Two Popes Talk about how Hard it is to Hear God’s Voice

Two Popes Talk about how Hard it is to Hear God’s Voice

One of the goals of director Fernando Meirelles in his recent movie The Two Popes was to present Pope Benedict and Pope Francis in an “everyman’s” light. As such, the movie has scenes capturing the vast scope and grandeur of the world’s largest church as well as more intimate moments such as Benedict and Francis gearing up in their papal robes and eating pizza in a side room of the Sistine Chapel.

Although the interactions of the two popes in the film are largely imagined, their conversations are based on various published speeches and writings. One of the signature scenes in the movie is a dialogue about hearing God’s voice. Benedict begins: 

Benedict: You know the hardest thing is to listen for God’s voice.

Francis: Even for a pope? 

Benedict: As a young man I always knew what God wanted – his purpose for me, but now? I don’t know. Perhaps I need to listen more intently. What do you think? 

Francis: I think perhaps I need a spiritual hearing aid. When I first heard God’s voice, it brought me peace; such peace. You must have felt that. The call, yes? 

Benedict: I asked God for a sign. I did. Nothing. I can’t hear his voice.
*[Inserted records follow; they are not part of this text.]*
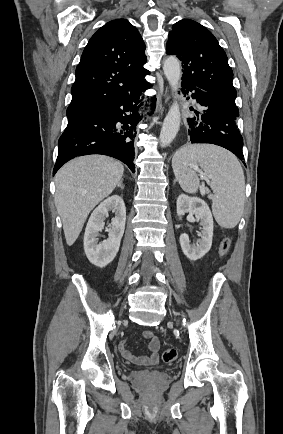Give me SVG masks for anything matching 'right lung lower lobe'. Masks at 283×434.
Wrapping results in <instances>:
<instances>
[{"mask_svg":"<svg viewBox=\"0 0 283 434\" xmlns=\"http://www.w3.org/2000/svg\"><path fill=\"white\" fill-rule=\"evenodd\" d=\"M150 87L145 80L127 95L97 108L68 118L59 139V151L53 175L67 161L88 154H103L124 162L135 172L133 142L141 120V92ZM156 98L151 104L155 109Z\"/></svg>","mask_w":283,"mask_h":434,"instance_id":"98d812e1","label":"right lung lower lobe"}]
</instances>
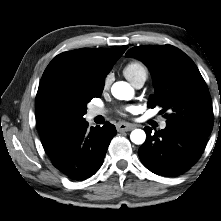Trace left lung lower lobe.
I'll list each match as a JSON object with an SVG mask.
<instances>
[{"label": "left lung lower lobe", "instance_id": "0a47b994", "mask_svg": "<svg viewBox=\"0 0 221 221\" xmlns=\"http://www.w3.org/2000/svg\"><path fill=\"white\" fill-rule=\"evenodd\" d=\"M146 141L139 148L143 165L151 172L162 176H177L187 171L200 158L207 138L195 131L177 125H166L155 131L145 127Z\"/></svg>", "mask_w": 221, "mask_h": 221}]
</instances>
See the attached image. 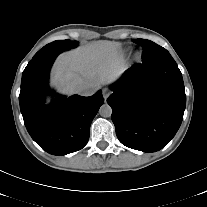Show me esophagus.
<instances>
[{
  "instance_id": "34e87169",
  "label": "esophagus",
  "mask_w": 207,
  "mask_h": 207,
  "mask_svg": "<svg viewBox=\"0 0 207 207\" xmlns=\"http://www.w3.org/2000/svg\"><path fill=\"white\" fill-rule=\"evenodd\" d=\"M103 97L105 100H107V98L111 95V91L107 88H104L102 91Z\"/></svg>"
}]
</instances>
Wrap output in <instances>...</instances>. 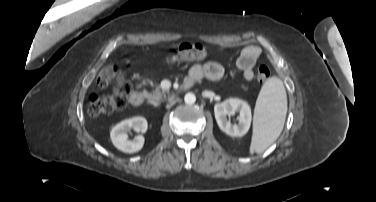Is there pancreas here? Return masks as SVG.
<instances>
[{"label":"pancreas","mask_w":376,"mask_h":202,"mask_svg":"<svg viewBox=\"0 0 376 202\" xmlns=\"http://www.w3.org/2000/svg\"><path fill=\"white\" fill-rule=\"evenodd\" d=\"M166 90H162L160 87H157L153 93L147 95L148 102L153 105L160 103L163 97H166Z\"/></svg>","instance_id":"1"}]
</instances>
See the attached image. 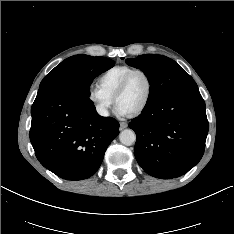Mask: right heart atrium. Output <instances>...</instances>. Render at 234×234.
Returning a JSON list of instances; mask_svg holds the SVG:
<instances>
[{
    "mask_svg": "<svg viewBox=\"0 0 234 234\" xmlns=\"http://www.w3.org/2000/svg\"><path fill=\"white\" fill-rule=\"evenodd\" d=\"M87 98L100 116H109L113 103L112 98L106 95L98 85L92 84L88 87Z\"/></svg>",
    "mask_w": 234,
    "mask_h": 234,
    "instance_id": "d8ad5b80",
    "label": "right heart atrium"
}]
</instances>
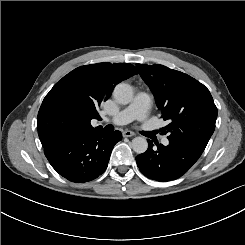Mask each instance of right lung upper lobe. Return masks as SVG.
Segmentation results:
<instances>
[{"instance_id": "cb5924a9", "label": "right lung upper lobe", "mask_w": 245, "mask_h": 245, "mask_svg": "<svg viewBox=\"0 0 245 245\" xmlns=\"http://www.w3.org/2000/svg\"><path fill=\"white\" fill-rule=\"evenodd\" d=\"M138 74L129 63H98L78 67L57 82L44 98L37 117L43 147L72 135L92 132L98 108L121 81Z\"/></svg>"}]
</instances>
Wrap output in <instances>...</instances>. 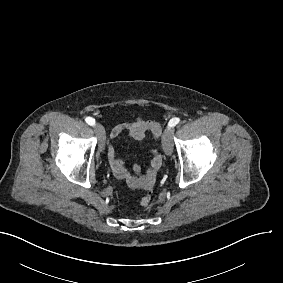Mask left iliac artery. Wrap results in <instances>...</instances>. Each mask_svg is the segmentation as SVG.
Masks as SVG:
<instances>
[{"label": "left iliac artery", "instance_id": "1", "mask_svg": "<svg viewBox=\"0 0 283 283\" xmlns=\"http://www.w3.org/2000/svg\"><path fill=\"white\" fill-rule=\"evenodd\" d=\"M180 119L179 118H172L169 123H168V126L169 127H174L175 125H177L179 123Z\"/></svg>", "mask_w": 283, "mask_h": 283}]
</instances>
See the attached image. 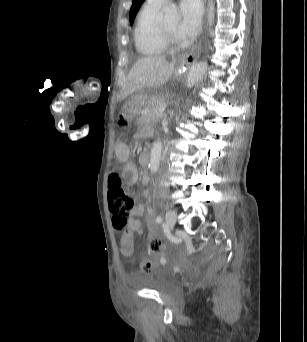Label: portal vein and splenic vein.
Listing matches in <instances>:
<instances>
[{
	"mask_svg": "<svg viewBox=\"0 0 307 342\" xmlns=\"http://www.w3.org/2000/svg\"><path fill=\"white\" fill-rule=\"evenodd\" d=\"M159 109H160L161 111H162V110L164 111L166 108H165L164 106H163V107L161 106Z\"/></svg>",
	"mask_w": 307,
	"mask_h": 342,
	"instance_id": "obj_1",
	"label": "portal vein and splenic vein"
}]
</instances>
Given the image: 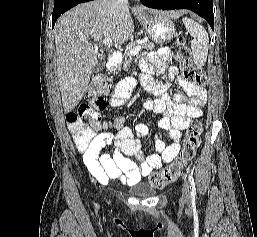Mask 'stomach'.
Masks as SVG:
<instances>
[{"instance_id": "stomach-1", "label": "stomach", "mask_w": 257, "mask_h": 237, "mask_svg": "<svg viewBox=\"0 0 257 237\" xmlns=\"http://www.w3.org/2000/svg\"><path fill=\"white\" fill-rule=\"evenodd\" d=\"M137 18L145 29L149 39L156 43H166L176 33L174 24L161 13L141 12L137 15Z\"/></svg>"}]
</instances>
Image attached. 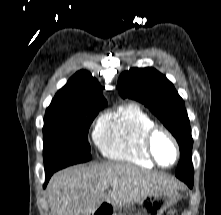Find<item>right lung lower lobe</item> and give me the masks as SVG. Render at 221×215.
<instances>
[{
	"label": "right lung lower lobe",
	"instance_id": "obj_1",
	"mask_svg": "<svg viewBox=\"0 0 221 215\" xmlns=\"http://www.w3.org/2000/svg\"><path fill=\"white\" fill-rule=\"evenodd\" d=\"M52 175H53V173H46V182L44 184V187L46 186L47 182L49 181V179Z\"/></svg>",
	"mask_w": 221,
	"mask_h": 215
}]
</instances>
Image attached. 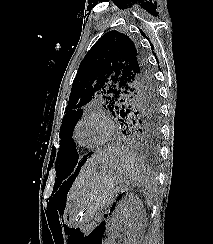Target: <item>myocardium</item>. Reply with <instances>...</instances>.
I'll list each match as a JSON object with an SVG mask.
<instances>
[{
  "mask_svg": "<svg viewBox=\"0 0 213 244\" xmlns=\"http://www.w3.org/2000/svg\"><path fill=\"white\" fill-rule=\"evenodd\" d=\"M89 119L100 120L105 126V135H104L103 139L101 141H99L98 143L92 144V145L81 142L79 139V136H78V131H79L80 126ZM113 132H114V124H113L111 117L106 112H104L102 110H98V111L88 112V113L84 114L77 121V123L75 124V127H74L73 136H74L75 141L80 146L85 147V148H97V147H101L104 144H106L112 137Z\"/></svg>",
  "mask_w": 213,
  "mask_h": 244,
  "instance_id": "obj_1",
  "label": "myocardium"
}]
</instances>
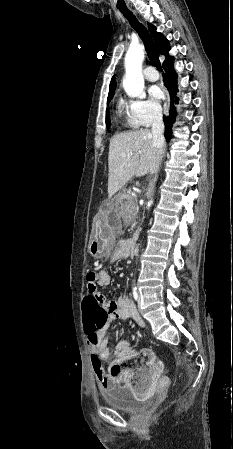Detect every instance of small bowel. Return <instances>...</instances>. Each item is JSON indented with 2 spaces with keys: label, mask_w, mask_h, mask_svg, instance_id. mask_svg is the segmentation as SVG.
I'll use <instances>...</instances> for the list:
<instances>
[{
  "label": "small bowel",
  "mask_w": 233,
  "mask_h": 449,
  "mask_svg": "<svg viewBox=\"0 0 233 449\" xmlns=\"http://www.w3.org/2000/svg\"><path fill=\"white\" fill-rule=\"evenodd\" d=\"M126 256L123 247L117 250L111 258L115 262ZM111 282V276L106 270H88L87 289L92 294L96 303L100 302L101 307L106 308L105 328H84L90 350L91 364L95 376L102 388H108L114 383H121L128 380L129 389L134 390V399H149L150 394H157V377L164 376L162 363H155V354L149 349L137 350L130 344H122L118 347L115 358L108 370L105 369L103 361L108 357V328L112 321L116 319L133 318L139 325L143 322L135 313V307L130 297L122 293L117 301L105 299L101 287H106ZM83 324V319H82ZM138 358L140 365L137 375H133L126 364Z\"/></svg>",
  "instance_id": "small-bowel-1"
}]
</instances>
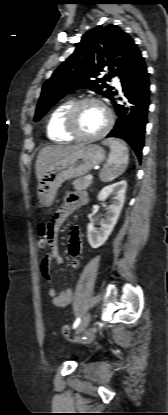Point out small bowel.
Segmentation results:
<instances>
[{
	"label": "small bowel",
	"mask_w": 168,
	"mask_h": 415,
	"mask_svg": "<svg viewBox=\"0 0 168 415\" xmlns=\"http://www.w3.org/2000/svg\"><path fill=\"white\" fill-rule=\"evenodd\" d=\"M88 201L85 193L68 192L64 196V200L60 208L53 215L51 220L46 223L49 246V252L43 257L40 264V272L43 278L50 282L51 280V265L53 262L63 264L64 260L58 248V235L63 222L79 207L85 205ZM82 252V238L78 226L73 225L69 230L68 240V254L72 258L71 267L73 269L80 268V262L77 259ZM49 295L52 298L53 304L56 307H66L73 299V291L66 289L61 293H56L53 287H49Z\"/></svg>",
	"instance_id": "obj_1"
}]
</instances>
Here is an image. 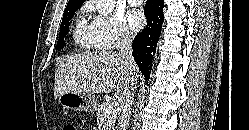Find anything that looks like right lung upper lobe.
I'll list each match as a JSON object with an SVG mask.
<instances>
[{
	"label": "right lung upper lobe",
	"instance_id": "cb5924a9",
	"mask_svg": "<svg viewBox=\"0 0 249 130\" xmlns=\"http://www.w3.org/2000/svg\"><path fill=\"white\" fill-rule=\"evenodd\" d=\"M83 2H84V0H69L68 5H70V4H78V5L81 6L83 4Z\"/></svg>",
	"mask_w": 249,
	"mask_h": 130
}]
</instances>
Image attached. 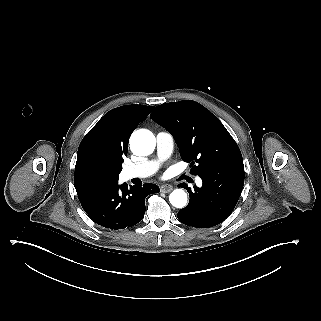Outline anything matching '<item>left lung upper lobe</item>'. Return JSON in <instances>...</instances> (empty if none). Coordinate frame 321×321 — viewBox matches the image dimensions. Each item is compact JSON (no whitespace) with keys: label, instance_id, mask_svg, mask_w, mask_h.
Returning a JSON list of instances; mask_svg holds the SVG:
<instances>
[{"label":"left lung upper lobe","instance_id":"obj_1","mask_svg":"<svg viewBox=\"0 0 321 321\" xmlns=\"http://www.w3.org/2000/svg\"><path fill=\"white\" fill-rule=\"evenodd\" d=\"M151 118L172 134L194 175L220 164L243 162L238 145L224 125L195 101L159 105Z\"/></svg>","mask_w":321,"mask_h":321}]
</instances>
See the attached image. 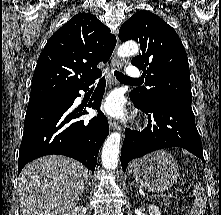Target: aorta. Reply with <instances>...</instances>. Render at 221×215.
<instances>
[{
	"label": "aorta",
	"mask_w": 221,
	"mask_h": 215,
	"mask_svg": "<svg viewBox=\"0 0 221 215\" xmlns=\"http://www.w3.org/2000/svg\"><path fill=\"white\" fill-rule=\"evenodd\" d=\"M139 52V47L135 42H127L122 44L118 50L119 57H128ZM121 142V134L118 132L111 133L105 140L102 149V165L106 170H114L118 166L119 148Z\"/></svg>",
	"instance_id": "obj_1"
}]
</instances>
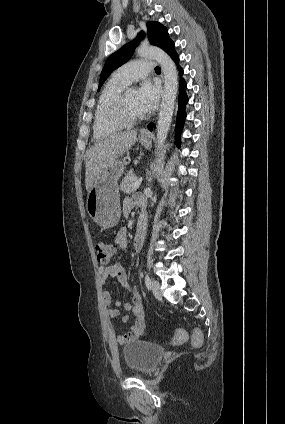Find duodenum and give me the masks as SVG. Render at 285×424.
I'll return each mask as SVG.
<instances>
[{
    "label": "duodenum",
    "instance_id": "duodenum-1",
    "mask_svg": "<svg viewBox=\"0 0 285 424\" xmlns=\"http://www.w3.org/2000/svg\"><path fill=\"white\" fill-rule=\"evenodd\" d=\"M146 226H147V216L142 213L139 215L136 222V235L138 237L143 238L145 236Z\"/></svg>",
    "mask_w": 285,
    "mask_h": 424
}]
</instances>
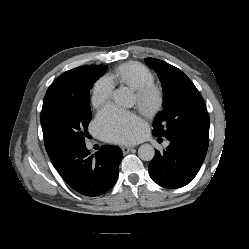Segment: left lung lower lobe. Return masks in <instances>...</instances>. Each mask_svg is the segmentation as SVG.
I'll return each instance as SVG.
<instances>
[{
  "label": "left lung lower lobe",
  "instance_id": "obj_1",
  "mask_svg": "<svg viewBox=\"0 0 249 249\" xmlns=\"http://www.w3.org/2000/svg\"><path fill=\"white\" fill-rule=\"evenodd\" d=\"M162 153L155 150V157L148 167L154 182L165 188L187 185L199 171L208 149V143L194 140H169Z\"/></svg>",
  "mask_w": 249,
  "mask_h": 249
}]
</instances>
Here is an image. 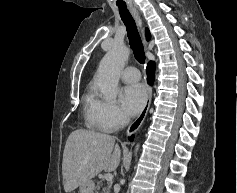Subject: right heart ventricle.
<instances>
[{"label": "right heart ventricle", "mask_w": 237, "mask_h": 193, "mask_svg": "<svg viewBox=\"0 0 237 193\" xmlns=\"http://www.w3.org/2000/svg\"><path fill=\"white\" fill-rule=\"evenodd\" d=\"M96 101L93 89L89 88L83 97L84 114L90 127L101 130L95 111Z\"/></svg>", "instance_id": "e07e8e85"}]
</instances>
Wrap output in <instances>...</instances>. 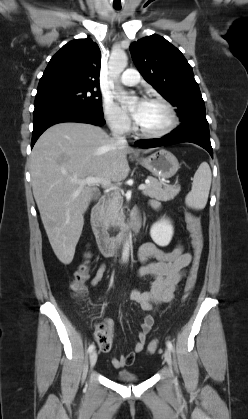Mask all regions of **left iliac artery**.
Listing matches in <instances>:
<instances>
[{
  "label": "left iliac artery",
  "mask_w": 248,
  "mask_h": 419,
  "mask_svg": "<svg viewBox=\"0 0 248 419\" xmlns=\"http://www.w3.org/2000/svg\"><path fill=\"white\" fill-rule=\"evenodd\" d=\"M167 347H168V349L170 350V351H173V345H172V343L170 342V341H167Z\"/></svg>",
  "instance_id": "left-iliac-artery-1"
}]
</instances>
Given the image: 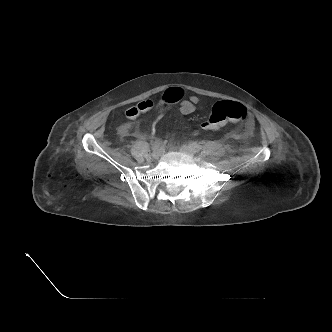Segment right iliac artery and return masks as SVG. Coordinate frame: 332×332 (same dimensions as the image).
Segmentation results:
<instances>
[{"label": "right iliac artery", "instance_id": "1", "mask_svg": "<svg viewBox=\"0 0 332 332\" xmlns=\"http://www.w3.org/2000/svg\"><path fill=\"white\" fill-rule=\"evenodd\" d=\"M163 145L162 140L160 139H156L153 143H152V149L156 150L158 148H160Z\"/></svg>", "mask_w": 332, "mask_h": 332}]
</instances>
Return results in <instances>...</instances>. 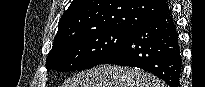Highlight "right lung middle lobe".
I'll return each mask as SVG.
<instances>
[{
  "mask_svg": "<svg viewBox=\"0 0 205 87\" xmlns=\"http://www.w3.org/2000/svg\"><path fill=\"white\" fill-rule=\"evenodd\" d=\"M132 30L100 29L55 42L46 60L47 71L84 70L100 64L131 36Z\"/></svg>",
  "mask_w": 205,
  "mask_h": 87,
  "instance_id": "1",
  "label": "right lung middle lobe"
}]
</instances>
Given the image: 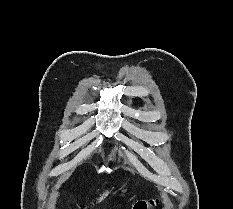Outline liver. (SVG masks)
Here are the masks:
<instances>
[{
    "instance_id": "obj_1",
    "label": "liver",
    "mask_w": 233,
    "mask_h": 209,
    "mask_svg": "<svg viewBox=\"0 0 233 209\" xmlns=\"http://www.w3.org/2000/svg\"><path fill=\"white\" fill-rule=\"evenodd\" d=\"M108 193H109V191L104 192V193L100 196V198L98 199V201L103 200V199L108 195Z\"/></svg>"
}]
</instances>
Silence.

Here Pope Benedict is struggling to hear from God about his future role in the Church – should he stay or should he take early retirement? Francis (a cardinal at the time) responds to Benedict’s musings with his own experience hearing God’s call as a young man. Though it had been clear at the time, both men agreed how difficult it can be.

Their conversation is reminiscent of so many of us. The struggle to hear God’s voice seems to apply whether we’re from the highest hierarchies of church life or we are brand new Christians. The question is, why? If God by his very nature is a speaking God (the Old Testament alone records references to him speaking over 3800 times), how can something so basic to the Christian faith be so difficult?

A verse in the book of Job redirects the problem from God to us. Like us, Job’s audience found themselves complaining that God was silent. The writer goes on to explain that God was speaking, but they didn’t notice it (Job 33:13-15). The problem was with them, not with God.

The Talking God

When we are struggling to hear from God, we first need to remind ourselves that the expectation to hear God’s voice is a good one. Indeed it is a biblical one. The God of the Bible is a talking God. Two-way conversation lies at the core of relationship with him and is the key distinctive of the New covenant (Acts 2:16,17) as well as the pattern of the entire biblical narrative. Most of the Bible is made up of God conversations! Story after story tells how the biblical characters heard from God, believed it in faith and acted to see it come to pass. Indeed God does nothing without first speaking it (Amos 3:7). So our expectation should be that we can and will hear God’s voice clearly.

If God is speaking then, why don’t we notice it? Part of the issue relates to our ideas about what God says. Too often we come to God with our own agendas – we need answers and we need them now! But God speaks to us as the continuing voice of Jesus (John 14:26; John 16:13). It is his mission that defines the conversation. The Spirit speaks today to bring God’s kingdom from heaven to earth. Hearing and following God’s voice is designed to make us more like Jesus.

This means the silence we’re experiencing may be because our agenda for hearing and God’s agenda for speaking is mismatched. We come to him asking about whether to take a new job, where to live or what person to marry. He comes to us asking us to forgive our father, wash the dishes or be kind to the grumpy next door neighbour. What we need to do is to set aside our own agendas and allow the Spirit to speak to us about whatever is on God’s heart. Then, once we’ve heard God speak, we make a decision to follow (John 10:27; John 14:21). It is this kind of understanding that positions our heart to hear clearly from God every time. It’s a principle that applies to every single member of God’s church – even to the pope (Acts 2:16,17).